## [Extracted records]
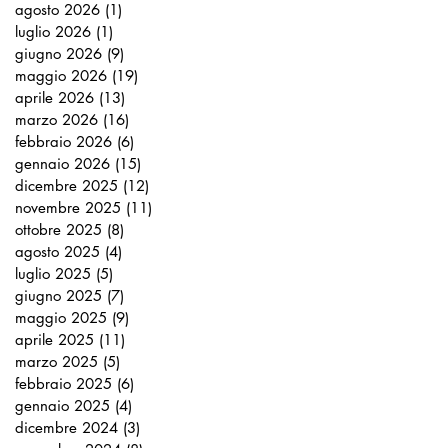
agosto 2026
(1)
1 post
luglio 2026
(1)
1 post
giugno 2026
(9)
9 post
maggio 2026
(19)
19 post
aprile 2026
(13)
13 post
marzo 2026
(16)
16 post
febbraio 2026
(6)
6 post
gennaio 2026
(15)
15 post
dicembre 2025
(12)
12 post
novembre 2025
(11)
11 post
ottobre 2025
(8)
8 post
agosto 2025
(4)
4 post
luglio 2025
(5)
5 post
giugno 2025
(7)
7 post
maggio 2025
(9)
9 post
aprile 2025
(11)
11 post
marzo 2025
(5)
5 post
febbraio 2025
(6)
6 post
gennaio 2025
(4)
4 post
dicembre 2024
(3)
3 post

## [What is needed]
From the line that contains "ottobre 2025" to the last line of the data, write out each line exactly and add nothing.

## [Exercise solution]
ottobre 2025
(8)
8 post
agosto 2025
(4)
4 post
luglio 2025
(5)
5 post
giugno 2025
(7)
7 post
maggio 2025
(9)
9 post
aprile 2025
(11)
11 post
marzo 2025
(5)
5 post
febbraio 2025
(6)
6 post
gennaio 2025
(4)
4 post
dicembre 2024
(3)
3 post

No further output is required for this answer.